MK Yaakov Asher
MK Yaakov AsherFlash 90

A shrill argument broke out Monday in the Knesset's Committee for the Interior between Eli Cohen, the Zionist candidate for mayor in Beit Shemesh, and hareidi MKs. At the center of the argument was a flyer that Cohen said was distributed in Beit Shemesh, and which contained thinly-veiled incitement against him.

"I will read out to you a message that was published by the hareidim this morning,” Cohen said. “It says, 'This is not Politics, This is your Life,' and underneath this it says, 'to assemble and protect themselves.' This is incitement.”

Cohen explained that 'to assemble and protect themselves' is a quote from the Scroll of Esther, which refers to the King's decree, issued to protect the Jews from slaughter by allowing them to annihilate their enemies.

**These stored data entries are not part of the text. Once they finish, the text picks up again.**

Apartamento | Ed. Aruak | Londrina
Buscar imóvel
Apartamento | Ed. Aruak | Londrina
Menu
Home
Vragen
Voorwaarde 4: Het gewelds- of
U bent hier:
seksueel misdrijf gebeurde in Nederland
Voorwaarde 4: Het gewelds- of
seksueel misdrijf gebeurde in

It reads, in full: “The king’s edict granted the Jews in every city the right to assemble and protect themselves; to destroy, kill and annihilate the armed men of any nationality or province who might attack them and their women and children, and to plunder the property of their enemies.”

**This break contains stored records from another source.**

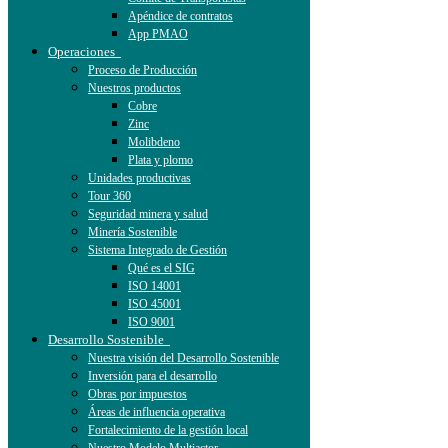
Apéndice de contratos
App PMAO
Operaciones
Proceso de Producción
Nuestros productos
Cobre
Zinc
Molibdeno
Plata y plomo
Unidades productivas
Tour 360
Seguridad minera y salud
Minería Sostenible
Sistema Integrado de Gestión
Qué es el SIG
ISO 14001
ISO 45001
ISO 9001
Desarrollo Sostenible
Nuestra visión del Desarrollo Sostenible
Inversión para el desarrollo
Obras por impuestos
Áreas de influencia operativa
Fortalecimiento de la gestión local
Nuestro Modelo Multiactor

Taken in its entirety, Cohen explained, the verse constitutes grave incitement against the secular public, calling on the hareiem "to kill and annihilate" their rivals.

MK Yaakov Asher (United Torah Judaism) would have none of this. He blasted Cohen for “completing a verse” instead of quoting only what was written, and accused him of being a provocateur.

"The elections will be decided at the polling booths,” Asher reminded Cohen. “You are not even mayor, you are a candidate for mayor – give respect.”